Here are 5 tactical ways to reduce meeting load:
Increase Meeting Effectiveness: Is this meeting still valuable or relevant as it is set up? Encourage each person to review the frequency, agenda, and attendees of their recurring meetings every month or quarter. Encourage teams to shift meeting structure as projects progress or finish.
Limit the Purpose: Clearly state and limit the purpose of meetings to decision-making, resolving disagreements, and trust-building. That’s it. Any meetings held to “inform others” or “share context” or “walk through a deck” should move to written and async first. Meetings are to resolve disagreements and misalignments or to finalize a decision.
Aggressively Move to Async: Reading and writing (now AI prototyping and Loom videos) are much more scalable than verbal communication. Encourage teams to write pre-reads, share AI prototypes, and record Loom videos of presentations.

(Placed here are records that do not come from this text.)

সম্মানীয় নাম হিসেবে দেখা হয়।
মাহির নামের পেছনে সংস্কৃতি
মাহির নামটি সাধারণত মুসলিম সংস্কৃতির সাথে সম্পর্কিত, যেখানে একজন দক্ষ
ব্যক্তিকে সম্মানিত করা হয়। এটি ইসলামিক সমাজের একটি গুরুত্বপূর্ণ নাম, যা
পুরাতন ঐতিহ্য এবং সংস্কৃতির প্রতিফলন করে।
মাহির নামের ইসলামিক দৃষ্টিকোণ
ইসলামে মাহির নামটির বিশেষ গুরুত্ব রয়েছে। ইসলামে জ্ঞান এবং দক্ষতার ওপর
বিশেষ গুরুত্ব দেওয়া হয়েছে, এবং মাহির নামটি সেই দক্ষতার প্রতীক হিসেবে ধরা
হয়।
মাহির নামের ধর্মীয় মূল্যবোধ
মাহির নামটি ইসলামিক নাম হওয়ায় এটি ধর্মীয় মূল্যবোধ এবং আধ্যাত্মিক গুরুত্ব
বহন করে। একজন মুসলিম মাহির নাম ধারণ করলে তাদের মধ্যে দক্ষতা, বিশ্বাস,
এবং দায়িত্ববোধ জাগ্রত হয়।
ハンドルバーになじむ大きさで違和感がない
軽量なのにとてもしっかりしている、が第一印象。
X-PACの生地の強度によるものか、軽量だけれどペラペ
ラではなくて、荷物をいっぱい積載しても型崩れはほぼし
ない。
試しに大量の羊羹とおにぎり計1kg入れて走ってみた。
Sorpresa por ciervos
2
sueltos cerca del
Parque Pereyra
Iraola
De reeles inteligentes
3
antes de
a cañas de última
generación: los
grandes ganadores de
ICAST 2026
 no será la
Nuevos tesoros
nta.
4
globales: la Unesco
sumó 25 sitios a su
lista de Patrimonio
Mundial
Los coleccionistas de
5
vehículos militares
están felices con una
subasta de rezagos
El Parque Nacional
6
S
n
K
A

Clarify Decision-Making: Who is the decision-maker on a project? How are decisions made? Who needs to be consulted or informed? Creating reliable forums for leadership reviews, defining roles and responsibilities, and creating playbooks (and AI agents) for repeatable work leads to more efficient workflows and fewer meetings.
Scale “inform” communications: Don’t waste meetings sharing context. Instead, practice sending out post-meeting summaries and action items, weekly or monthly updates, or daily Slack check-ins to keep stakeholders informed.